<<<<

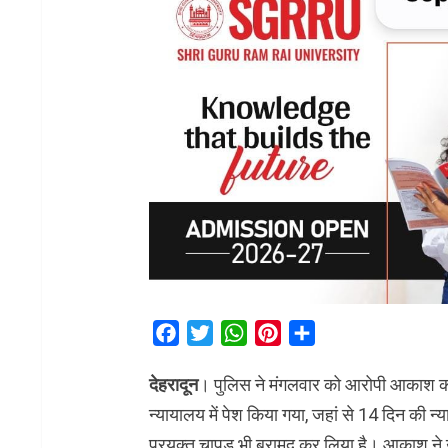
Facebook
Twitter
WhatsApp
Pinterest
Share
देहरादून
। पुलिस ने मंगलवार को आरोपी आकाश क
न्यायालय में पेश किया गया, जहां से 14 दिन की न्
प्रयुक्त चापड़ भी बरामद कर लिया है। आकाश ने उ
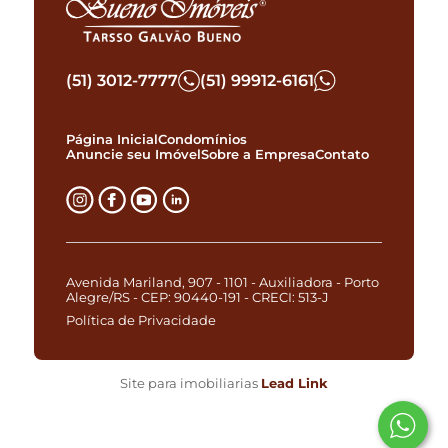
(51) 3012-7777
(51) 99912-6161
Página Inicial
Condomínios
Anuncie seu Imóvel
Sobre a Empresa
Contato
Avenida Mariland, 907 - 1101 - Auxiliadora - Porto
Alegre/RS - CEP: 90440-191 - CRECI: 513-J
Política de Privacidade
Site para imobiliarias
Lead Link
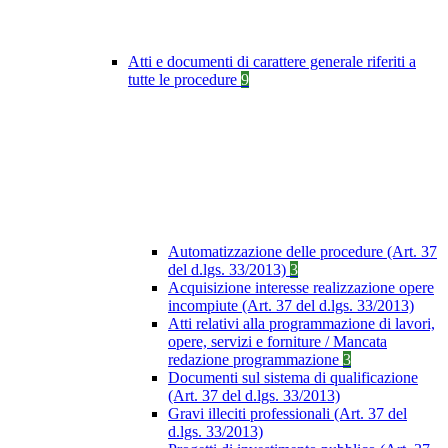
Atti e documenti di carattere generale riferiti a
tutte le procedure
9
Automatizzazione delle procedure (Art. 37
del d.lgs. 33/2013)
3
Acquisizione interesse realizzazione opere
incompiute (Art. 37 del d.lgs. 33/2013)
Atti relativi alla programmazione di lavori,
opere, servizi e forniture / Mancata
redazione programmazione
3
Documenti sul sistema di qualificazione
(Art. 37 del d.lgs. 33/2013)
Gravi illeciti professionali (Art. 37 del
d.lgs. 33/2013)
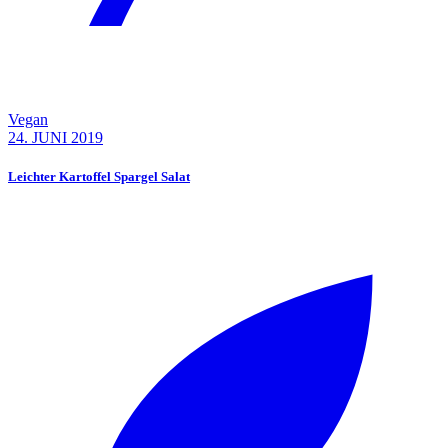
Vegan
24. JUNI 2019
Leichter Kartoffel Spargel Salat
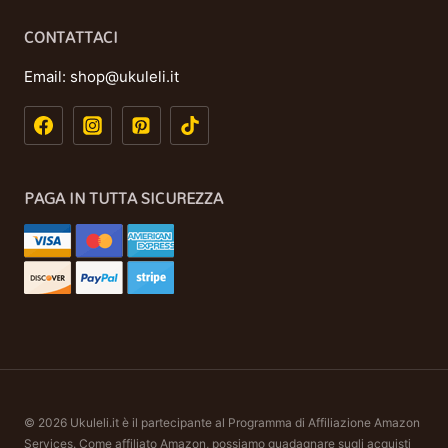
CONTATTACI
Email:
shop@ukuleli.it
PAGA IN TUTTA SICUREZZA
© 2026 Ukuleli.it è il partecipante al Programma di Affiliazione Amazon
Services. Come affiliato Amazon, possiamo guadagnare sugli acquisti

>>>>

* _What the exercise asks_
Give back exactly, and solely, the section of the data above bounded by the line containing "प्रयुक्त चापड़ भी बरामद कर लिया है। आकाश ने उ" and the line containing "PAGA IN TUTTA SICUREZZA", both bounding lines included and pictures omitted.

* _Written response_
प्रयुक्त चापड़ भी बरामद कर लिया है। आकाश ने उ
(51) 3012-7777
(51) 99912-6161
Página Inicial
Condomínios
Anuncie seu Imóvel
Sobre a Empresa
Contato
Avenida Mariland, 907 - 1101 - Auxiliadora - Porto
Alegre/RS - CEP: 90440-191 - CRECI: 513-J
Política de Privacidade
Site para imobiliarias
Lead Link
Atti e documenti di carattere generale riferiti a
tutte le procedure
9
Automatizzazione delle procedure (Art. 37
del d.lgs. 33/2013)
3
Acquisizione interesse realizzazione opere
incompiute (Art. 37 del d.lgs. 33/2013)
Atti relativi alla programmazione di lavori,
opere, servizi e forniture / Mancata
redazione programmazione
3
Documenti sul sistema di qualificazione
(Art. 37 del d.lgs. 33/2013)
Gravi illeciti professionali (Art. 37 del
d.lgs. 33/2013)
Vegan
24. JUNI 2019
Leichter Kartoffel Spargel Salat
CONTATTACI
Email:
shop@ukuleli.it
PAGA IN TUTTA SICUREZZA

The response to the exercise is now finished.